===== Data listing
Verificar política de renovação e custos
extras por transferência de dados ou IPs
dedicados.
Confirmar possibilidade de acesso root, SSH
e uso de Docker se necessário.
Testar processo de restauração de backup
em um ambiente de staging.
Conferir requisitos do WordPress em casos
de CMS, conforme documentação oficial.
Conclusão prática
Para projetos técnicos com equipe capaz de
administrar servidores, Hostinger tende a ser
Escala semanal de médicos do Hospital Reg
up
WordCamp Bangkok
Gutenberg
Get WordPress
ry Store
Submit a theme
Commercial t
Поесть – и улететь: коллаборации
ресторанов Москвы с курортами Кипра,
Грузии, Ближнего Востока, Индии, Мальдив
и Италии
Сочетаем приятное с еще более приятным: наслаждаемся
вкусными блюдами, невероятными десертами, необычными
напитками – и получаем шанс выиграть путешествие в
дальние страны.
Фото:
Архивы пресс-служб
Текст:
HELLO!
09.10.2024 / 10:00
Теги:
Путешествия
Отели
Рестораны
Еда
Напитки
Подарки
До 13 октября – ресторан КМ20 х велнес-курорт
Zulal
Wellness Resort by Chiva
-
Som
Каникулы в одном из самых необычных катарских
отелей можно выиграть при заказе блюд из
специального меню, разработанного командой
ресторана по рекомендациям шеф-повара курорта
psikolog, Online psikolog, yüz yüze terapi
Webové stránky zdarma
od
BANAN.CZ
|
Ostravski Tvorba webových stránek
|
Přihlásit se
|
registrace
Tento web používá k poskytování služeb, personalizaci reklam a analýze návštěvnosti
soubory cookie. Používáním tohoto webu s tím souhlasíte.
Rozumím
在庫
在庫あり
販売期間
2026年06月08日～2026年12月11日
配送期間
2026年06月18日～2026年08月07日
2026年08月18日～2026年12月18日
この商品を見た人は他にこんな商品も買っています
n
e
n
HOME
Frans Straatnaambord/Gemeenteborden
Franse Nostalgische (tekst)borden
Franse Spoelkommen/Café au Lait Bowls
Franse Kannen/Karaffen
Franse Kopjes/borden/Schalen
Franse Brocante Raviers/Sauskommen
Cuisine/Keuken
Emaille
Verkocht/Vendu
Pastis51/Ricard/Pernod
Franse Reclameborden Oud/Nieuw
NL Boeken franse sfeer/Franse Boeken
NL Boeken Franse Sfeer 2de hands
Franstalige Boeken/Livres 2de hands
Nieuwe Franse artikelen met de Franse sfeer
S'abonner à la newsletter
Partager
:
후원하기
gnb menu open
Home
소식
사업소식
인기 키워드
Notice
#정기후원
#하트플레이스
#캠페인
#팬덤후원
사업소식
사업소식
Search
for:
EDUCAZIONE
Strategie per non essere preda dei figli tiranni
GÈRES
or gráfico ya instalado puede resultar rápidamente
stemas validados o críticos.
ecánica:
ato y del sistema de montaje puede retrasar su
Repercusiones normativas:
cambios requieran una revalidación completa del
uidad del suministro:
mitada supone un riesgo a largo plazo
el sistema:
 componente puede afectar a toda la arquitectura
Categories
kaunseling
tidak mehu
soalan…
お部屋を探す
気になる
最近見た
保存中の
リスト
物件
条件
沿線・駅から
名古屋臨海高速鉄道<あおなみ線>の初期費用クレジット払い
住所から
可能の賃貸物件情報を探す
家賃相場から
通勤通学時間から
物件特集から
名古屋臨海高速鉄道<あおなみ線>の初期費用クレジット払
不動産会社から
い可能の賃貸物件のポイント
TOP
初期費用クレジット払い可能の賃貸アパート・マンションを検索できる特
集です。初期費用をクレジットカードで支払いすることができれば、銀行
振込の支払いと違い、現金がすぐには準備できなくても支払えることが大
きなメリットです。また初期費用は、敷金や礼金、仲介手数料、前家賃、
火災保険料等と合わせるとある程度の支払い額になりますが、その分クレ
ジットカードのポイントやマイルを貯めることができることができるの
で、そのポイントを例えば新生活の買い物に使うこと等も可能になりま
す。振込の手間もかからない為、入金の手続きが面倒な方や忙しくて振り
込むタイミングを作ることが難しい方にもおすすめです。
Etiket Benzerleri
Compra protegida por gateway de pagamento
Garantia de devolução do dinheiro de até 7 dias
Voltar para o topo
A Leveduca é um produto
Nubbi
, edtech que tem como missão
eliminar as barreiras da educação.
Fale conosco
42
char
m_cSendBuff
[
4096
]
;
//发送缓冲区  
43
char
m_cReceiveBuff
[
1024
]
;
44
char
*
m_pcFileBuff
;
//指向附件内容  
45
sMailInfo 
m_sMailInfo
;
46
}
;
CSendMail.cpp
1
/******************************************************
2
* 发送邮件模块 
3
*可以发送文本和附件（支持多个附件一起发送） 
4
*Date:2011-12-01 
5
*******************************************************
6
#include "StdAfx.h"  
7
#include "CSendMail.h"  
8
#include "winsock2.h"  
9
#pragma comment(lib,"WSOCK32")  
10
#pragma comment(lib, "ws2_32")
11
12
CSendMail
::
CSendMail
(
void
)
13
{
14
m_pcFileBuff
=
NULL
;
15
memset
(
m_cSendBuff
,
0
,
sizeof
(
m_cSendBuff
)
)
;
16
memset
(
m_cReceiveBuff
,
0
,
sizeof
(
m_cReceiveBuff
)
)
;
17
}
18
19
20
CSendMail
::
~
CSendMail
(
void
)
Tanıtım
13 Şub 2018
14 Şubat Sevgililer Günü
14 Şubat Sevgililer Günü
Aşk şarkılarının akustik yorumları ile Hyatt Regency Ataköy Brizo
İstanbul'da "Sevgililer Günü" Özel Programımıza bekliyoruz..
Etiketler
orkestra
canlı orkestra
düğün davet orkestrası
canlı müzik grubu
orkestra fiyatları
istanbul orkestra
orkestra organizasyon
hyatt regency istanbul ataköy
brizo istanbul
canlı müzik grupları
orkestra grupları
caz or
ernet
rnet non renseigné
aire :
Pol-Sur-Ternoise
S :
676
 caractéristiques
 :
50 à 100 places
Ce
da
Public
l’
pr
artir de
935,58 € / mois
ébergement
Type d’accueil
==========
# [Requirement]
Repeat each entry exactly as it was given.

# [Reply to the task]
Verificar política de renovação e custos
extras por transferência de dados ou IPs
dedicados.
Confirmar possibilidade de acesso root, SSH
e uso de Docker se necessário.
Testar processo de restauração de backup
em um ambiente de staging.
Conferir requisitos do WordPress em casos
de CMS, conforme documentação oficial.
Conclusão prática
Para projetos técnicos com equipe capaz de
administrar servidores, Hostinger tende a ser
Escala semanal de médicos do Hospital Reg
up
WordCamp Bangkok
Gutenberg
Get WordPress
ry Store
Submit a theme
Commercial t
Поесть – и улететь: коллаборации
ресторанов Москвы с курортами Кипра,
Грузии, Ближнего Востока, Индии, Мальдив
и Италии
Сочетаем приятное с еще более приятным: наслаждаемся
вкусными блюдами, невероятными десертами, необычными
напитками – и получаем шанс выиграть путешествие в
дальние страны.
Фото:
Архивы пресс-служб
Текст:
HELLO!
09.10.2024 / 10:00
Теги:
Путешествия
Отели
Рестораны
Еда
Напитки
Подарки
До 13 октября – ресторан КМ20 х велнес-курорт
Zulal
Wellness Resort by Chiva
-
Som
Каникулы в одном из самых необычных катарских
отелей можно выиграть при заказе блюд из
специального меню, разработанного командой
ресторана по рекомендациям шеф-повара курорта
psikolog, Online psikolog, yüz yüze terapi
Webové stránky zdarma
od
BANAN.CZ
|
Ostravski Tvorba webových stránek
|
Přihlásit se
|
registrace
Tento web používá k poskytování služeb, personalizaci reklam a analýze návštěvnosti
soubory cookie. Používáním tohoto webu s tím souhlasíte.
Rozumím
在庫
在庫あり
販売期間
2026年06月08日～2026年12月11日
配送期間
2026年06月18日～2026年08月07日
2026年08月18日～2026年12月18日
この商品を見た人は他にこんな商品も買っています
n
e
n
HOME
Frans Straatnaambord/Gemeenteborden
Franse Nostalgische (tekst)borden
Franse Spoelkommen/Café au Lait Bowls
Franse Kannen/Karaffen
Franse Kopjes/borden/Schalen
Franse Brocante Raviers/Sauskommen
Cuisine/Keuken
Emaille
Verkocht/Vendu
Pastis51/Ricard/Pernod
Franse Reclameborden Oud/Nieuw
NL Boeken franse sfeer/Franse Boeken
NL Boeken Franse Sfeer 2de hands
Franstalige Boeken/Livres 2de hands
Nieuwe Franse artikelen met de Franse sfeer
S'abonner à la newsletter
Partager
:
후원하기
gnb menu open
Home
소식
사업소식
인기 키워드
Notice
#정기후원
#하트플레이스
#캠페인
#팬덤후원
사업소식
사업소식
Search
for:
EDUCAZIONE
Strategie per non essere preda dei figli tiranni
GÈRES
or gráfico ya instalado puede resultar rápidamente
stemas validados o críticos.
ecánica:
ato y del sistema de montaje puede retrasar su
Repercusiones normativas:
cambios requieran una revalidación completa del
uidad del suministro:
mitada supone un riesgo a largo plazo
el sistema:
 componente puede afectar a toda la arquitectura
Categories
kaunseling
tidak mehu
soalan…
お部屋を探す
気になる
最近見た
保存中の
リスト
物件
条件
沿線・駅から
名古屋臨海高速鉄道<あおなみ線>の初期費用クレジット払い
住所から
可能の賃貸物件情報を探す
家賃相場から
通勤通学時間から
物件特集から
名古屋臨海高速鉄道<あおなみ線>の初期費用クレジット払
不動産会社から
い可能の賃貸物件のポイント
TOP
初期費用クレジット払い可能の賃貸アパート・マンションを検索できる特
集です。初期費用をクレジットカードで支払いすることができれば、銀行
振込の支払いと違い、現金がすぐには準備できなくても支払えることが大
きなメリットです。また初期費用は、敷金や礼金、仲介手数料、前家賃、
火災保険料等と合わせるとある程度の支払い額になりますが、その分クレ
ジットカードのポイントやマイルを貯めることができることができるの
で、そのポイントを例えば新生活の買い物に使うこと等も可能になりま
す。振込の手間もかからない為、入金の手続きが面倒な方や忙しくて振り
込むタイミングを作ることが難しい方にもおすすめです。
Etiket Benzerleri
Compra protegida por gateway de pagamento
Garantia de devolução do dinheiro de até 7 dias
Voltar para o topo
A Leveduca é um produto
Nubbi
, edtech que tem como missão
eliminar as barreiras da educação.
Fale conosco
42
char
m_cSendBuff
[
4096
]
;
//发送缓冲区  
43
char
m_cReceiveBuff
[
1024
]
;
44
char
*
m_pcFileBuff
;
//指向附件内容  
45
sMailInfo 
m_sMailInfo
;
46
}
;
CSendMail.cpp
1
/******************************************************
2
* 发送邮件模块 
3
*可以发送文本和附件（支持多个附件一起发送） 
4
*Date:2011-12-01 
5
*******************************************************
6
#include "StdAfx.h"  
7
#include "CSendMail.h"  
8
#include "winsock2.h"  
9
#pragma comment(lib,"WSOCK32")  
10
#pragma comment(lib, "ws2_32")
11
12
CSendMail
::
CSendMail
(
void
)
13
{
14
m_pcFileBuff
=
NULL
;
15
memset
(
m_cSendBuff
,
0
,
sizeof
(
m_cSendBuff
)
)
;
16
memset
(
m_cReceiveBuff
,
0
,
sizeof
(
m_cReceiveBuff
)
)
;
17
}
18
19
20
CSendMail
::
~
CSendMail
(
void
)
Tanıtım
13 Şub 2018
14 Şubat Sevgililer Günü
14 Şubat Sevgililer Günü
Aşk şarkılarının akustik yorumları ile Hyatt Regency Ataköy Brizo
İstanbul'da "Sevgililer Günü" Özel Programımıza bekliyoruz..
Etiketler
orkestra
canlı orkestra
düğün davet orkestrası
canlı müzik grubu
orkestra fiyatları
istanbul orkestra
orkestra organizasyon
hyatt regency istanbul ataköy
brizo istanbul
canlı müzik grupları
orkestra grupları
caz or
ernet
rnet non renseigné
aire :
Pol-Sur-Ternoise
S :
676
 caractéristiques
 :
50 à 100 places
Ce
da
Public
l’
pr
artir de
935,58 € / mois
ébergement
Type d’accueil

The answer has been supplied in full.